After the community made limited and short-lived efforts to find Dill's killers, Army 1st Lieutenant George Price and a detachment of soldiers were sent to the town to investigate the murder further. Under the Reconstruction Acts enacted by Congress, federal military troops remained in charge of much of the Southern United States until the state could prove that they had met all of the qualifications to be self-governing. Because of this, Lt. Price headed the investigation into Solomon Dill's assassination. According to his investigation, Dill was native to South Carolina and had “a fair education” and “some property.”

A $10,000 reward was offered to anyone who gave information that led to the arrest of any of the murderers. Lt. Price ultimately concluded that ten shots were fired into the east door of the Dill residence the night of the 4th. By July 10, 11 men, all white, were arrested for the murder of Solomon Dill: Joseph Huckabee, William Nelson, George Mattox, John Picket, John Mickle, Abram Rabon, M. P. Kelly. William Kelly, Emmanuel, and William Parker, and Dr. John A Glenn. Samuel Mattox was also believed to have been involved, but was deemed too old to be placed in jail. He was allowed to return home where he could be cared for.

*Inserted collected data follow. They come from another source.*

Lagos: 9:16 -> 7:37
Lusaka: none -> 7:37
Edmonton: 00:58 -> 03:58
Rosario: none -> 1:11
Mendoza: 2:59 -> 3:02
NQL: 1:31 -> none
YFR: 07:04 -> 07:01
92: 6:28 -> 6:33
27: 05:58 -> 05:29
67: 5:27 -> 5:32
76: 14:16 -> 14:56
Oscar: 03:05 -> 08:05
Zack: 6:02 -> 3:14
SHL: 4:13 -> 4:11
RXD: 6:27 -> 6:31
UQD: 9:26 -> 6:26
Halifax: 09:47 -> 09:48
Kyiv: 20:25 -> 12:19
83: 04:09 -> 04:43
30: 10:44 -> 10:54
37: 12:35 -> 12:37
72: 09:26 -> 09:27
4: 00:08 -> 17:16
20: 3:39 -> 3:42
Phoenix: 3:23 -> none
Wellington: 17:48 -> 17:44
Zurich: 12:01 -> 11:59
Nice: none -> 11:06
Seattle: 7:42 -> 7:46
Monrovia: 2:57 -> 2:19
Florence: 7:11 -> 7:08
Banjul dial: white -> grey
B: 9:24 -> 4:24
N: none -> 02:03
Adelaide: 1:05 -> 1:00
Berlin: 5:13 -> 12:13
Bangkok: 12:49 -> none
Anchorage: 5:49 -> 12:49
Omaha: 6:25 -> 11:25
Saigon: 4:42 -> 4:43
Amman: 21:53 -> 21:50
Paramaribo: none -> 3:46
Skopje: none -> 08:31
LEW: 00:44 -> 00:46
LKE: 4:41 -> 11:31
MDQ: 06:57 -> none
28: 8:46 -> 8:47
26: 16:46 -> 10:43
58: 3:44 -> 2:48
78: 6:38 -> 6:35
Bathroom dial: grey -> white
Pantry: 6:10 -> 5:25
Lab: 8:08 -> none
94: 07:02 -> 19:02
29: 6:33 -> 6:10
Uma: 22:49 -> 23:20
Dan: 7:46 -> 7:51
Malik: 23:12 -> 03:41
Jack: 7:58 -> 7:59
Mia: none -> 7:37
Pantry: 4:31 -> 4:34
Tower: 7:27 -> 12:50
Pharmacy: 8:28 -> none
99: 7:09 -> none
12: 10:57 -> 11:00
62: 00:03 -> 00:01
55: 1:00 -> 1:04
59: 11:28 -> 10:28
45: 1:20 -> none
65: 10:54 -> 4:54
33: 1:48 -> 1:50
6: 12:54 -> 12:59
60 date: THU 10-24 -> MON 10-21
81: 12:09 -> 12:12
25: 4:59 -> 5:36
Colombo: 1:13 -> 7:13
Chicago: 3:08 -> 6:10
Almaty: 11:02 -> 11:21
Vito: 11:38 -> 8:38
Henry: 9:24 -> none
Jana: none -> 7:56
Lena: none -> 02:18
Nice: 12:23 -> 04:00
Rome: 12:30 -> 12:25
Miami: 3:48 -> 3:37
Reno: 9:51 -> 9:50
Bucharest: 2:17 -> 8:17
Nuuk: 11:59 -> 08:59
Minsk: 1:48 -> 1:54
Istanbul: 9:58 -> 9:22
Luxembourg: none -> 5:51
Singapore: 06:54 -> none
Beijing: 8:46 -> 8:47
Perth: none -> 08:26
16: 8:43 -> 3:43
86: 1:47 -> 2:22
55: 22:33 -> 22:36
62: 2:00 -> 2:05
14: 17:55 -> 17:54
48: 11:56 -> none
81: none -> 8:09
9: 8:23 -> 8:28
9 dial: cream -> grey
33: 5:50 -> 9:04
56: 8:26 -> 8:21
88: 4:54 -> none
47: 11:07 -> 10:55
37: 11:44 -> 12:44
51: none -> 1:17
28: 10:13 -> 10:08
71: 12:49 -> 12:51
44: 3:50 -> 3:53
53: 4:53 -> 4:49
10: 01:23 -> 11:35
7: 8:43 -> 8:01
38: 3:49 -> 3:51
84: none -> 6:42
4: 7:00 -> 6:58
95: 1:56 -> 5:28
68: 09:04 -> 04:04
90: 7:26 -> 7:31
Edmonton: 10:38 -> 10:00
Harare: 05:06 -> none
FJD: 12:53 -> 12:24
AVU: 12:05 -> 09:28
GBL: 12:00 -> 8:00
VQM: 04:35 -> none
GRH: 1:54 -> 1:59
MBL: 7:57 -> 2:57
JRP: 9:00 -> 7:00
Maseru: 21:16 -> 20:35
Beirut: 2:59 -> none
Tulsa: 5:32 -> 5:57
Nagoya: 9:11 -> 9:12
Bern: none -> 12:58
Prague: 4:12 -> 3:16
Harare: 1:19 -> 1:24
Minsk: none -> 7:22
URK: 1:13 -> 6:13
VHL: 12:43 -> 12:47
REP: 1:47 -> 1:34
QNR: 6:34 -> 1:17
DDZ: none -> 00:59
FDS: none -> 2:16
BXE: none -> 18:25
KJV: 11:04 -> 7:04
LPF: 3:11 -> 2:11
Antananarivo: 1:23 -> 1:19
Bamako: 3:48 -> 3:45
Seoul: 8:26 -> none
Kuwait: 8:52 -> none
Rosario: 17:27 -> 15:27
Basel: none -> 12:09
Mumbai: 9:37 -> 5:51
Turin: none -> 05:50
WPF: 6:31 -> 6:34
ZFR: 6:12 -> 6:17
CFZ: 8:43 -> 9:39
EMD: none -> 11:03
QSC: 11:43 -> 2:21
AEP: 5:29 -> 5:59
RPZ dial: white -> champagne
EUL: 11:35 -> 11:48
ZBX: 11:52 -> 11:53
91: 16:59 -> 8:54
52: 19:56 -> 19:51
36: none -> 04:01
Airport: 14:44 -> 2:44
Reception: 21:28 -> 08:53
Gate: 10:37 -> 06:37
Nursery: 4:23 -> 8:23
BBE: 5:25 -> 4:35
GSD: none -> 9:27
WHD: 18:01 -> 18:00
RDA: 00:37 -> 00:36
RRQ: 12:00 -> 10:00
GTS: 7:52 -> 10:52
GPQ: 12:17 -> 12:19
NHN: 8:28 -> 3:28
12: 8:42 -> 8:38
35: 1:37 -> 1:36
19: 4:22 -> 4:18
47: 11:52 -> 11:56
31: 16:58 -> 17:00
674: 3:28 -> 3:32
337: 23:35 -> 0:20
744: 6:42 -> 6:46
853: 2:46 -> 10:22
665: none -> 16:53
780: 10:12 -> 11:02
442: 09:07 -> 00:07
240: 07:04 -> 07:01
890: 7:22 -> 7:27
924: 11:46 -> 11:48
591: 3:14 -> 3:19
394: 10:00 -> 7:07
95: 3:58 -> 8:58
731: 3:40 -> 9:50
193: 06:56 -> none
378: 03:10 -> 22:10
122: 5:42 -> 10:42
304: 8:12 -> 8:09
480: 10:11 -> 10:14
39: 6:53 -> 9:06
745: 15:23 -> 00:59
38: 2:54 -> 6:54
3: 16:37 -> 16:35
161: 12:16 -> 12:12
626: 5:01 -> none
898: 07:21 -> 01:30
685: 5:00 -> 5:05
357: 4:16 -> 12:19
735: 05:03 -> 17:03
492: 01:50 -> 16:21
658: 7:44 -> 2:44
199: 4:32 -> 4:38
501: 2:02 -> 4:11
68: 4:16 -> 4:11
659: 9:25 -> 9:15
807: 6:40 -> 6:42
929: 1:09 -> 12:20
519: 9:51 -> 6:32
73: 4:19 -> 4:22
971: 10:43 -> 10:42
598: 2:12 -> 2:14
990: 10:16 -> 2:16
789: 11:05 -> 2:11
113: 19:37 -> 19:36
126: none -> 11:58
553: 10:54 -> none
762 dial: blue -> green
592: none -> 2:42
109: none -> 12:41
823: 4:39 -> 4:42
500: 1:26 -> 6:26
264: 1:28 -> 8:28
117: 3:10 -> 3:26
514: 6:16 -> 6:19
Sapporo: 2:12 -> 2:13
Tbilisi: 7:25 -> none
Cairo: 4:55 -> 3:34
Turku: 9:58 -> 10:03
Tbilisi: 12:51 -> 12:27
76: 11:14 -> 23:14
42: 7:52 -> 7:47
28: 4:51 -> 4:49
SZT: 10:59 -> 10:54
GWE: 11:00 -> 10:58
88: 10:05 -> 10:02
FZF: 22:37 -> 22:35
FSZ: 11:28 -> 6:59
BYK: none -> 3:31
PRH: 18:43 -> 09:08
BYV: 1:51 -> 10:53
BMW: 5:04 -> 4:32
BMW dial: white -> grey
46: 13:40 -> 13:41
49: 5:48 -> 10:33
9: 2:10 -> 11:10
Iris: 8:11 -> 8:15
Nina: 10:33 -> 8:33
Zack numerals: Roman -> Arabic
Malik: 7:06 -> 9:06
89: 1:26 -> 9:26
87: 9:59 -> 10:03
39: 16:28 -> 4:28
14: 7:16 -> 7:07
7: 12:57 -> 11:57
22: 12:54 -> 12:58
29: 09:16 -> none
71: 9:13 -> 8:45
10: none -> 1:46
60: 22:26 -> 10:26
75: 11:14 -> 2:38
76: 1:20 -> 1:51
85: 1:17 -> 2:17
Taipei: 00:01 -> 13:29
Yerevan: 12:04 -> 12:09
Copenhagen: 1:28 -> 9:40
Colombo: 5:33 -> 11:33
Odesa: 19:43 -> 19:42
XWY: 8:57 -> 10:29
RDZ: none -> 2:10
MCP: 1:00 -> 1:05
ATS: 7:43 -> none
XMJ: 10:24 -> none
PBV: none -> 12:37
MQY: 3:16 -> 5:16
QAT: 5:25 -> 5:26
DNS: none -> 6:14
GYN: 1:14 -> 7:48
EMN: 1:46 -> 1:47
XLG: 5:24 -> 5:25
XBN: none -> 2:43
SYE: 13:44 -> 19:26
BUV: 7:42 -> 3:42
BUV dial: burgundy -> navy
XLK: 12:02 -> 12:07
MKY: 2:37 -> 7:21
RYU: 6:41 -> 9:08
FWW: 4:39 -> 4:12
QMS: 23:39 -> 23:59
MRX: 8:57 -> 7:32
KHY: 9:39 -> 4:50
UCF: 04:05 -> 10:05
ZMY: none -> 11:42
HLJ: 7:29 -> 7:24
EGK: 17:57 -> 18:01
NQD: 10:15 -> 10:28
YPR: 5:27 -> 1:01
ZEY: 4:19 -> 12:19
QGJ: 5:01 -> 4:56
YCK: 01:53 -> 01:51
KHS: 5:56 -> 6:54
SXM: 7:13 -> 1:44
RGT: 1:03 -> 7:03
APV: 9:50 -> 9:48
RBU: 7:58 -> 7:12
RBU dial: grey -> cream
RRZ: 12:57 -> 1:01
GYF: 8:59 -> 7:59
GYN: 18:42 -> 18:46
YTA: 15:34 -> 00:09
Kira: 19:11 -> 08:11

July 10 was also the last official report written by Lt. Price. After that, the murder suspects and all information about the investigation were handed over to the South Carolina Attorney General. Because of the constitutional convention, a new constitution was ratified and accepted by Congress, thus fulfilling South Carolina's requirements the federal government had imposed. South Carolina was allowed to regain its autonomy, and the military was pulled out of the state.

==Funeral==
The Greenville Enterprise reported that Dill's funeral drew a large procession, almost exclusively of African Americans. The procession drew attention of the local authorities, multiple mourners were arrested. The Greenville Enterprise noted that arrests were made, but cast doubt on whether there was evidence against the "respectable white men" taken into custody.